LANGIT7.ID, Jakarta - Belakangan dukun berkedok ustadz kembali ramai dibicarakan setelah perseteruan antara Pesulap Merah dengan seseorang bernama Gus Samsudin Jadab yang melakukan pengobatan alternatif. Menurut Pesulap Merah, Gus Samsudin adalah dukun berkedok tokoh agama.
Praktisi Ruqyah Syar'iyyah,
Ustadz Muhammad Faizar, menegaskan, ustadz asli dan dukun berkedok tokoh agama sangat mudah dibedakan. Perbedaan terletak pada niat dan tata cara melakukan sebuah amalan.
Di antara ciri dukun atau tukang sihir adalah mempertunjukkan ilmu kebal terhadap benda tajam. Orang yang mengaku punya ilmu kebal sudah pasti dibantu oleh jin. Maka itu, perlu hati-hati agar tidak tertipu dengan orang-orang yang mengaku ustadz padahal dukun.
Baca Juga: Berseteru dengan Gus Samsudin, Pesulap Merah Ingin Bongkar Dukun Berkedok Agama
“Ustadz asli dan dukun berkedok ustadz memiliki perbedaan yang sangat jelas. Di antara ciri tukang sihir adalah orang-orang yang mempertunjukkan seakan-akan dirinya itu kebal terhadap senjata tajam,” kata
Ustadz Faizar dalam sebuah kajian di Banjarnegara, dikutip Senin (1/8/2022).
Orang yang memperlihat aksi kebal senjata tajam memiliki kemungkinan. Pertama, orang itu memakai trik sulap. Sulap tidak perlu memakai jin, hanya mengandalkan kecepatan tangan dan permainan alat. Kedua, ranah perdukunan atau sihir.
“Kalau ada yang bisa mempraktikkan (ilmu kebal), jelas itu dibantu sama jin. Sama halnya mengajarkan bacaan mantra, tapi menggunakan bacaan Al-Qur’an. Ada juga yang mengajarkan dan menawarkan tuyul islami, wallahi ada,” kata Ustadz alumnus Gontor tersebut.

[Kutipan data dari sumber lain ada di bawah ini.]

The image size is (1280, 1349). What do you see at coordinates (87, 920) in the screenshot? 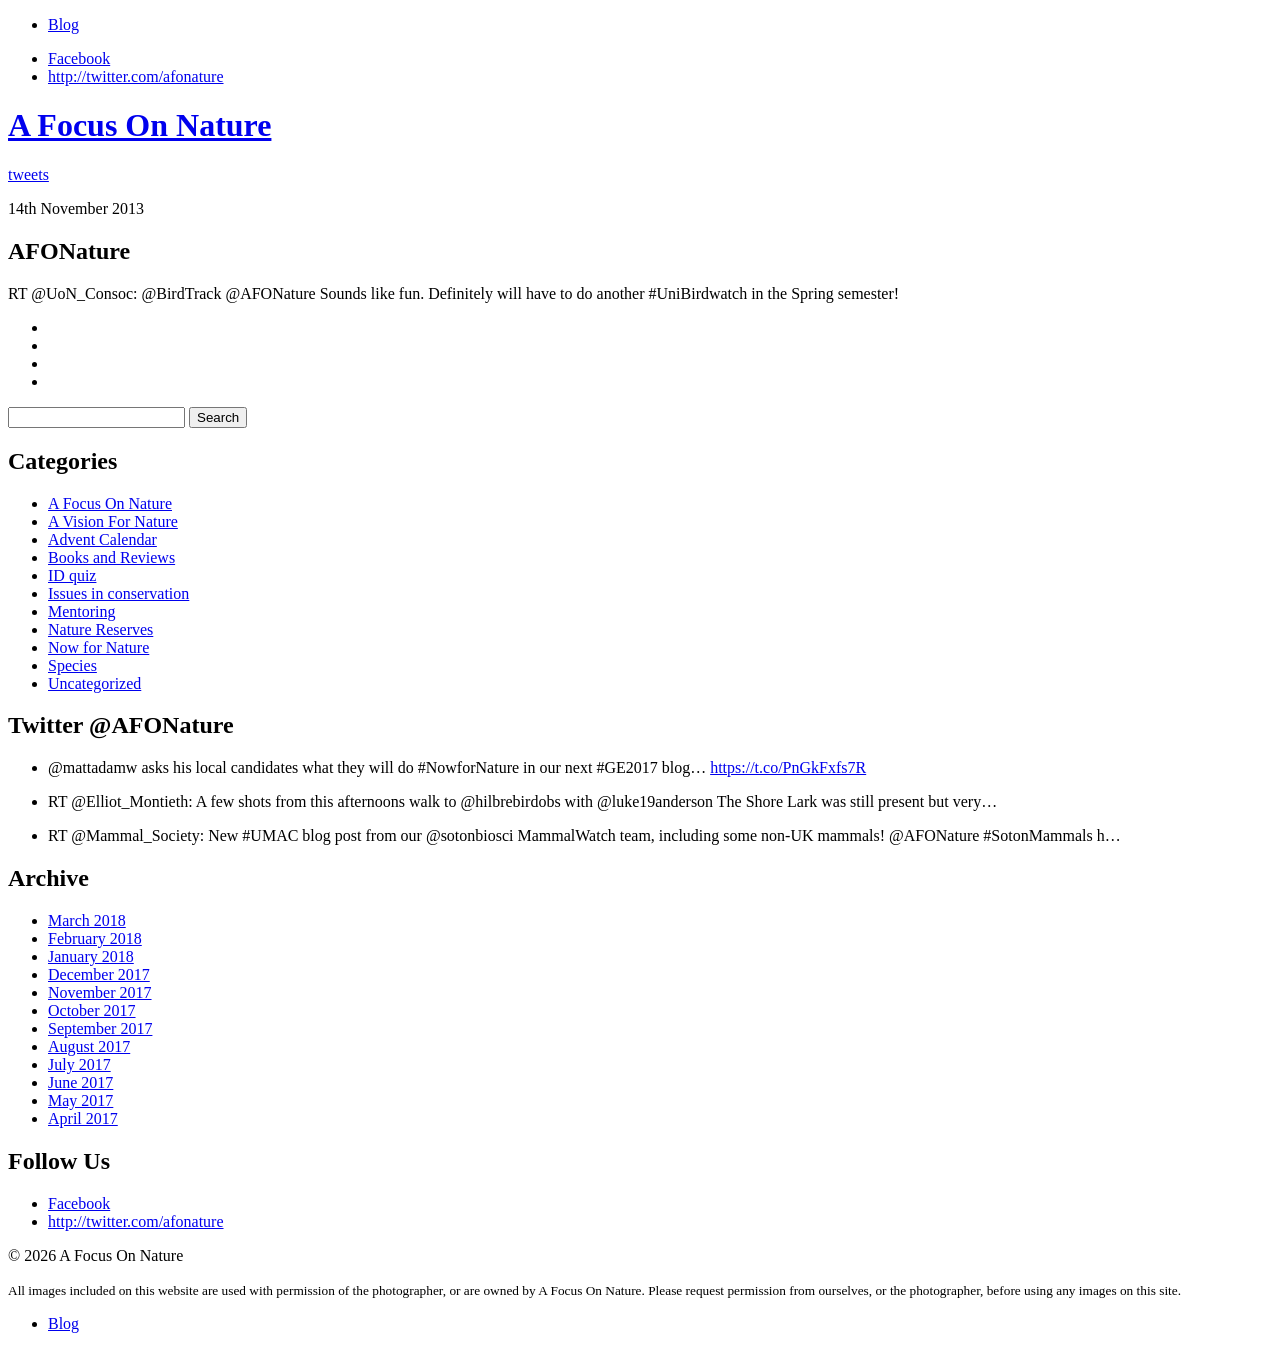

Dukun berkedok ustadz kerap menjadikan ayat-ayat Al-Qur’an sebagai jampi-jampi. Mereka juga kerap mengajarkan pengikutnya bacaan-bacaan islami seperti shalawat dan wiridan untuk tujuan sihir.
“Saya ngomong seperti ini karena ada bukti. Mirisnya itu kan membacakan basmalah, suruh rajin wiridan, rajin bershalawat dengan jumlah tertentu sambil shalat hajat. Itu benar amalannya, tapi niatnya salah dan tata caranya salah,” ungkap Ustadz Faizar.
Baca Juga: Jaga Akidah, Jangan Tertipu Dukun Berkedok Tokoh Agama
Amalan seperti shalawat dan wirid itu benar. Ada dalil yang membenarkan. Tapi, dukun mengajarkan itu bukan untuk mendapatkan ridha Allah, hanya semata-mata kedok agar dianggap ustadz.
“Masak shalawat untuk ilmu kebal? . Sekarang kita pakai logika bodoh kita, lebih hebat mana mereka-mereka yang mengaku punya ilmu hikmah dengan Rasulullah? Lebih hebat mana?” tanya Ustadz Faizar.
Padahal Rasulullah, orang paling hebat di bumi berdarah-darah ketika dilempari batu di thaif atau saat perang uhud.